I suspect the there is a problem in memory allocation somewhere when
data is written to the “file”, since it is an random effect, I can
hardly put a hand on it.

My gut feeling rather points to an effect caused by different ordering
of objects in a Hash. Or you have an issue caused by a loop in your
object graph. As far as I can see custom serialization works ok - at
least for non complex structures:

irb(main):016:0> F = Struct.new :a, :b do
irb(main):017:1* def marshal_dump
irb(main):018:2> [a,b]
irb(main):019:2> end
irb(main):020:1>
irb(main):021:1* def marshal_load(x)
irb(main):022:2> self.a = x[0]
irb(main):023:2> self.b = x[1]
irb(main):024:2> end
irb(main):025:1> end
=> F
irb(main):026:0> x = F.new 1,2
=> #
irb(main):027:0> s = Marshal.load(Marshal.dump(x))
=> #
irb(main):028:0>

I am not sure why you need custom serialization. But here is an
alternative approach: create a method that returns a data structure
which you then serialize and add a class method that constructs your in
memory structure from that state. E.g.

class Foo
attr_accessor :name, :size

def to_serial
[name, size]
end

def self.from_serial(obj)
f = new
f.name = obj[0]
f.size = obj[1]
f
end
end

Of course, this only works if you know what you are deserializing.

Another alternative is to separate “configuration state” (which is
serializable, e.g. file name) from “operation state” (which is not
serializable, e.g. file descriptor) and serialize only the configuration
state. This is probably the cleanest approach.

do you know who is the responsible of this part of ruby?

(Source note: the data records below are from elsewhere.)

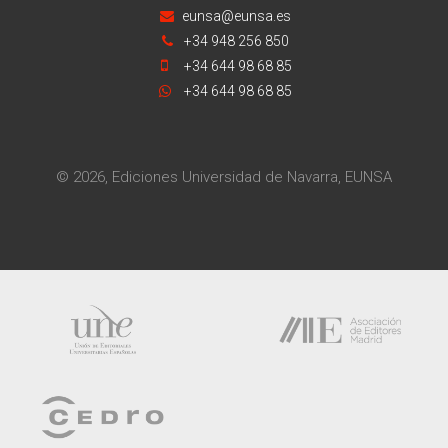
eunsa@eunsa.es
+34 948 256 850
+34 644 98 68 85
+34 644 98 68 85
© 2026, Ediciones Universidad de Navarra, EUNSA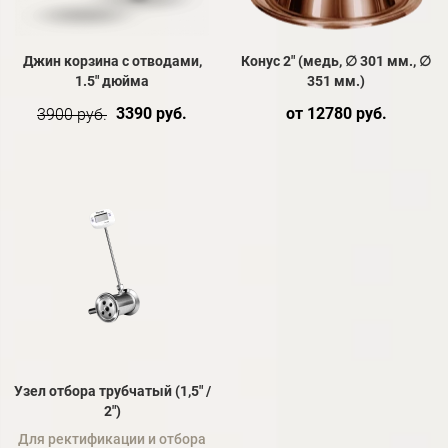
Джин корзина с отводами,
Конус 2" (медь, ∅ 301 мм., ∅
1.5" дюйма
351 мм.)
3390 руб.
от 12780 руб.
3900 руб.
Узел отбора трубчатый (1,5" /
2")
Для ректификации и отбора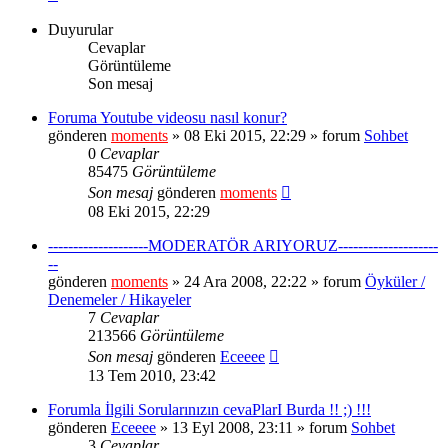
Duyurular
Cevaplar
Görüntüleme
Son mesaj
Foruma Youtube videosu nasıl konur?
gönderen
moments
» 08 Eki 2015, 22:29 » forum
Sohbet
0
Cevaplar
85475
Görüntüleme
Son mesaj
gönderen
moments
08 Eki 2015, 22:29
--------------------MODERATÖR ARIYORUZ--------------------
--
gönderen
moments
» 24 Ara 2008, 22:22 » forum
Öyküler /
Denemeler / Hikayeler
7
Cevaplar
213566
Görüntüleme
Son mesaj
gönderen
Eceeee
13 Tem 2010, 23:42
Forumla İlgili Sorularınızın cevaPlarI Burda !! ;) !!!
gönderen
Eceeee
» 13 Eyl 2008, 23:11 » forum
Sohbet
3
Cevaplar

You probably can find out by looking at the sources.

Kind regards

robert

def marshal_dump()
return [@version,@data]
end

If there are actually classes built on instance methods marshal_dump and
marshal_load, then Marshal would be completely ignoring those methods.
Assuming you meant “_dump” which is the instance method to overload for
customized serialization, and either “self._load” or klassname._load
which is the class method for the same, then this would be happening:

Array.to_s will be called in Marshal.dump because it expects a string.
For example, with the YYY class:
@version = 1
@data = [“e”, “i”]
_dump returns [1, [“e”, “i”]]
The Marshaling process will form “1ei”

Your Loading process with “1ei” will give
@version = 1
@data = “e” # instead of [“e”, “i”]

If for whatever reason you are Marshaling the results of your
marshal_dump methods – Marshal.dump(my_yyy.marshal_dump) --, then you
have neglected to properly handle object graph cycles, and shared
references.

Further, from the ruby-doc Marshal class:
“Some objects cannot be dumped: if the objects to be dumped include
bindings, procedure or method objects, instances of class IO, or
singleton objects, a TypeError will be raised.”

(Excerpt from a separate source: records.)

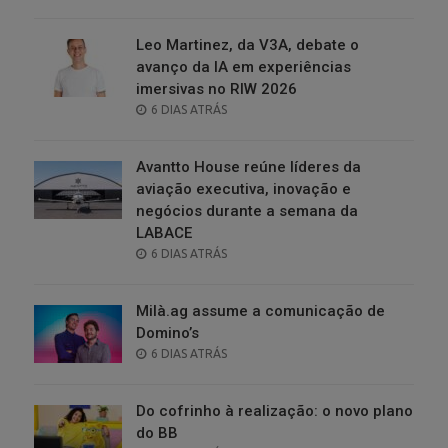
ON
Leo Martinez, da V3A, debate o
avanço da IA em experiências
imersivas no RIW 2026
POSTED
6 DIAS ATRÁS
ON
Avantto House reúne líderes da
aviação executiva, inovação e
negócios durante a semana da
LABACE
POSTED
6 DIAS ATRÁS
ON
Milà.ag assume a comunicação de
Domino’s
POSTED
6 DIAS ATRÁS
ON
Do cofrinho à realização: o novo plano
do BB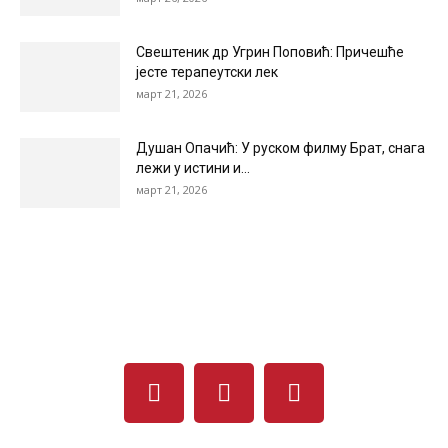
Свештеник др Угрин Поповић: Причешће
јесте терапеутски лек
март 21, 2026
Душан Опачић: У руском филму Брат, снага
лежи у истини и...
март 21, 2026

On 23.05.2008 02:29, Stefan R. wrote:

def initialize
@data = “different objects”
@version = 1
end

def marshal_dump()
return [@version,@data]
end

Your problems most likely are caused by you returning an array instead
of a String. I’m surprised Marshal doesn’t complain.

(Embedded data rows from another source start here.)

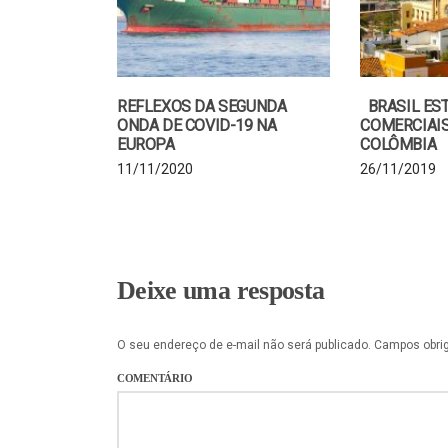
REFLEXOS DA SEGUNDA
BRASIL EST
ONDA DE COVID-19 NA
COMERCIAI
EUROPA
COLÔMBIA
11/11/2020
26/11/2019
Deixe uma resposta
O seu endereço de e-mail não será publicado.
Campos obri
COMENTÁRIO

I don’t think a String must be returned? Apparently the standard lib
also does not think so:

irb(main):009:0> require ‘ostruct’
=> true
irb(main):010:0> o=OpenStruct.new
=> #
irb(main):011:0> o.foo=123
=> 123
irb(main):012:0> o.marshal_dump
=> {:foo=>123}
irb(main):013:0> o.marshal_dump.class
=> Hash
irb(main):014:0>

This works here quite well without any random outtakes. At least I
haven’t yet hit one.

I’ll show you one - but it’s not random. :slight_smile: Your approach with the
String works only well for simple cases. But the downside is that it
does not handle loops in object graphs properly:

robert@fussel /cygdrive/c/Temp
$ cat marsh.rb
F = Struct.new :x, :y
a = F.new
b = F.new
c = F.new a,b
a.x = c
b.x = c
t1 = Marshal.load(Marshal.dump©)
p t1.equal?(t1.x.x)
class F
def marshal_dump
[x,y]
end

def marshal_load(dat)
self.x, self.y = dat
end
end
t2 = Marshal.load(Marshal.dump©)

robert@fussel /cygdrive/c/Temp
$ cat marsh.rb
F = Struct.new :x, :y
a = F.new
b = F.new
c = F.new a,b
a.x = c
b.x = c

t1 = Marshal.load(Marshal.dump©)
p t1.equal?(t1.x.x)

class F
def marshal_dump
[x,y]
end

def marshal_load(dat)
self.x, self.y = dat
end
end

t2 = Marshal.load(Marshal.dump©)
p t2.equal?(t2.x.x)

class F
def marshal_dump
Marshal.dump([x,y])
end

def marshal_load(dat)
self.x, self.y = Marshal.load(dat)
end
end

t3 = Marshal.load(Marshal.dump©)
p t3.equal?(t3.x.x)

robert@fussel /cygdrive/c/Temp
$ ruby marsh.rb
true
true
marsh.rb:26:in marshal_dump': stack level too deep (SystemStackError) from marsh.rb:26:indump’
from marsh.rb:26:in marshal_dump' from marsh.rb:26:indump’
from marsh.rb:26:in marshal_dump' from marsh.rb:26:indump’
from marsh.rb:26:in marshal_dump' from marsh.rb:26:indump’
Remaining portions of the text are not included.